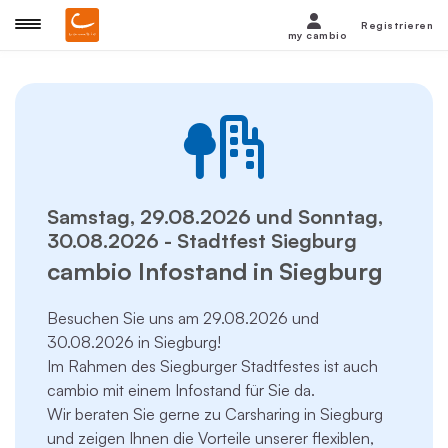
Registrieren
my cambio
Samstag, 29.08.2026 und Sonntag,
30.08.2026 - Stadtfest Siegburg
cambio Infostand in Siegburg
Besuchen Sie uns am 29.08.2026 und
30.08.2026 in Siegburg!
Im Rahmen des Siegburger Stadtfestes ist auch
cambio mit einem Infostand für Sie da.
Wir beraten Sie gerne zu Carsharing in Siegburg
und zeigen Ihnen die Vorteile unserer flexiblen,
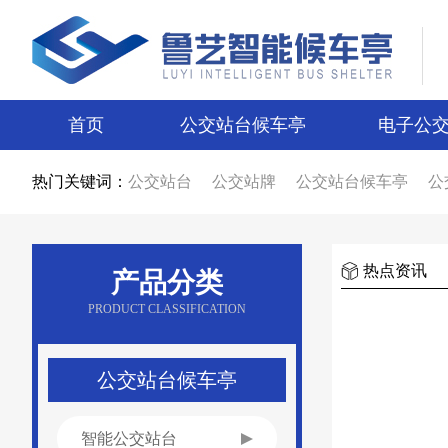
首页
公交站台候车亭
电子公
热门关键词：
公交站台
公交站牌
公交站台候车亭
公
公交站台候车亭生产厂家
公交站台制作厂
智能候车亭
智能电子站牌
电子站牌
候
电子站牌厂家
公交站台厂家
候车亭制作
候车亭图片
电子站牌图片
宿迁候车亭
热点资讯
产品分类
宿迁电子站牌
候车亭设计
电子站牌设计
新款候车亭
新款电子站牌
新型公交候车
PRODUCT CLASSIFICATION
候车亭广告
公交站台广告
候车亭报价
公交站台报价
不锈钢候车亭
仿古候车亭
乡镇候车亭
公交站亭厂家
公交站候车亭
公交站台候车亭
智能公交站台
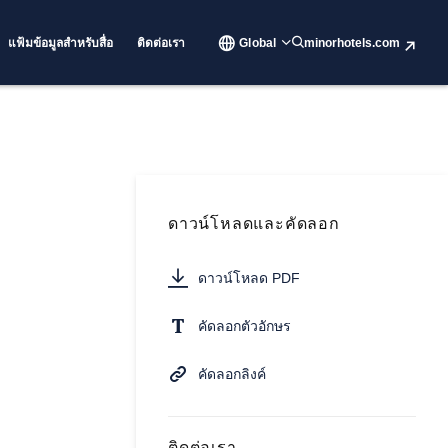
แฟ้มข้อมูลสำหรับสื่อ
ติดต่อเรา
Global
minorhotels.com
ดาวน์โหลดและคัดลอก
ดาวน์โหลด PDF
คัดลอกตัวอักษร
คัดลอกลิงค์
ติดต่อเรา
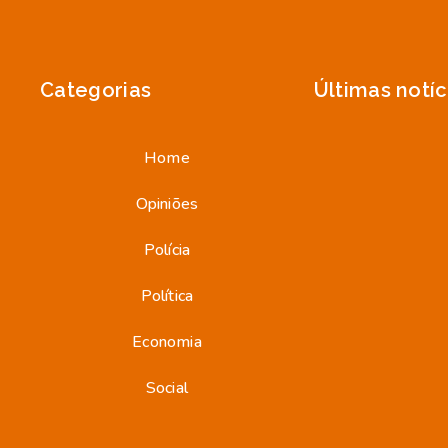
Categorias
Últimas notíc
Home
Opiniões
Polícia
Política
Economia
Social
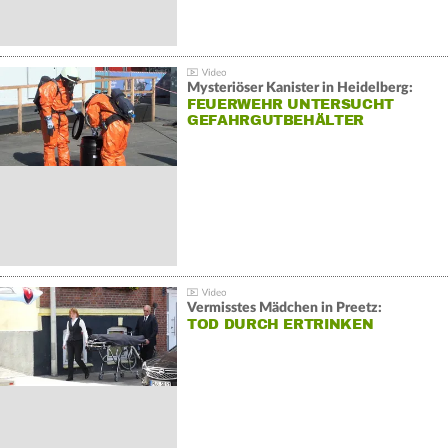
Mysteriöser Kanister in Heidelberg:
FEUERWEHR UNTERSUCHT
GEFAHRGUTBEHÄLTER
Vermisstes Mädchen in Preetz:
TOD DURCH ERTRINKEN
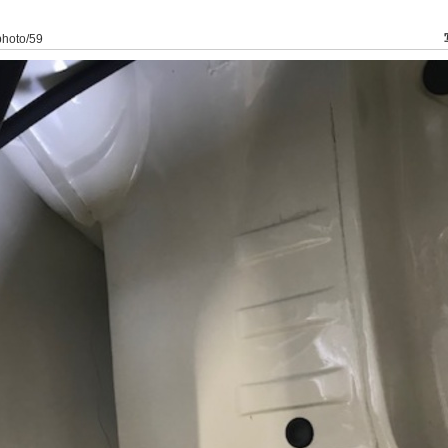
/photo/59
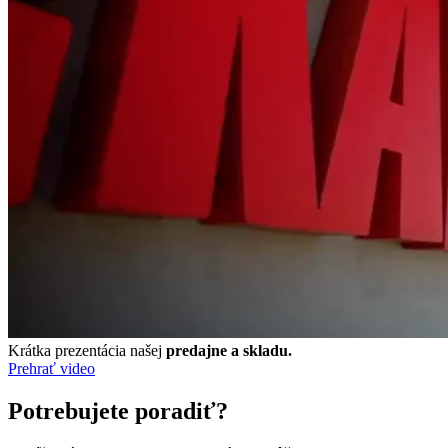
Krátka prezentácia našej
predajne a skladu.
Prehrať video
Potrebujete poradiť?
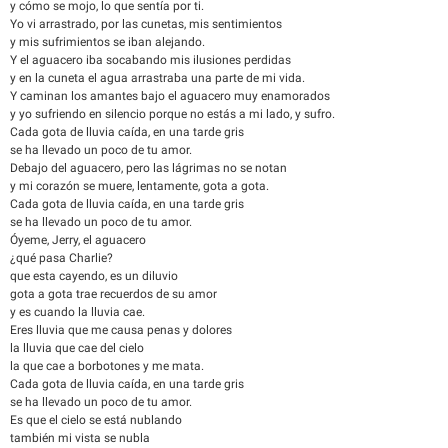
y cómo se mojo, lo que sentía por ti.
Yo vi arrastrado, por las cunetas, mis sentimientos
y mis sufrimientos se iban alejando.
Y el aguacero iba socabando mis ilusiones perdidas
y en la cuneta el agua arrastraba una parte de mi vida.
Y caminan los amantes bajo el aguacero muy enamorados
y yo sufriendo en silencio porque no estás a mi lado, y sufro.
Cada gota de lluvia caída, en una tarde gris
se ha llevado un poco de tu amor.
Debajo del aguacero, pero las lágrimas no se notan
y mi corazón se muere, lentamente, gota a gota.
Cada gota de lluvia caída, en una tarde gris
se ha llevado un poco de tu amor.
Óyeme, Jerry, el aguacero
¿qué pasa Charlie?
que esta cayendo, es un diluvio
gota a gota trae recuerdos de su amor
y es cuando la lluvia cae.
Eres lluvia que me causa penas y dolores
la lluvia que cae del cielo
la que cae a borbotones y me mata.
Cada gota de lluvia caída, en una tarde gris
se ha llevado un poco de tu amor.
Es que el cielo se está nublando
también mi vista se nubla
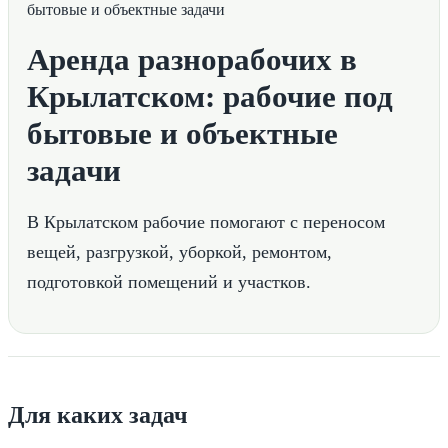
Аренда разнорабочих в
Крылатском: рабочие под
бытовые и объектные
задачи
В Крылатском рабочие помогают с переносом
вещей, разгрузкой, уборкой, ремонтом,
подготовкой помещений и участков.
Для каких задач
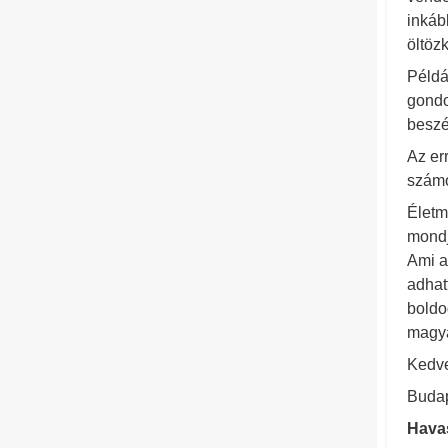
inkáb
öltöz
Példá
gondo
beszé
Az err
számo
Életm
mondj
Ami a
adhat
boldo
magya
Kedve
Budap
Hava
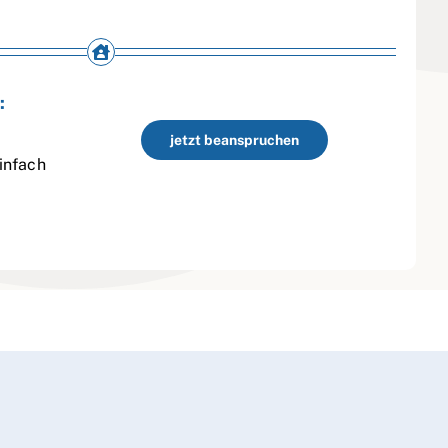
:
jetzt beanspruchen
infach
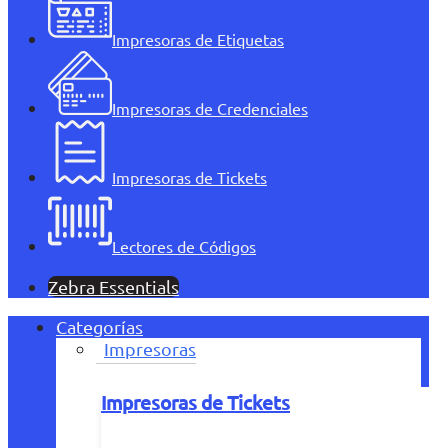
Impresoras de Etiquetas
Impresoras de Credenciales
Impresoras de Tickets
Lectores de Códigos
Zebra Essentials
Categorías
Impresoras
Impresoras de Tickets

+ + + + +

### Work required
Using the records above, gather all lines where the string "Infostand" is present.

### Reply
cambio Infostand in Siegburg
cambio mit einem Infostand für Sie da.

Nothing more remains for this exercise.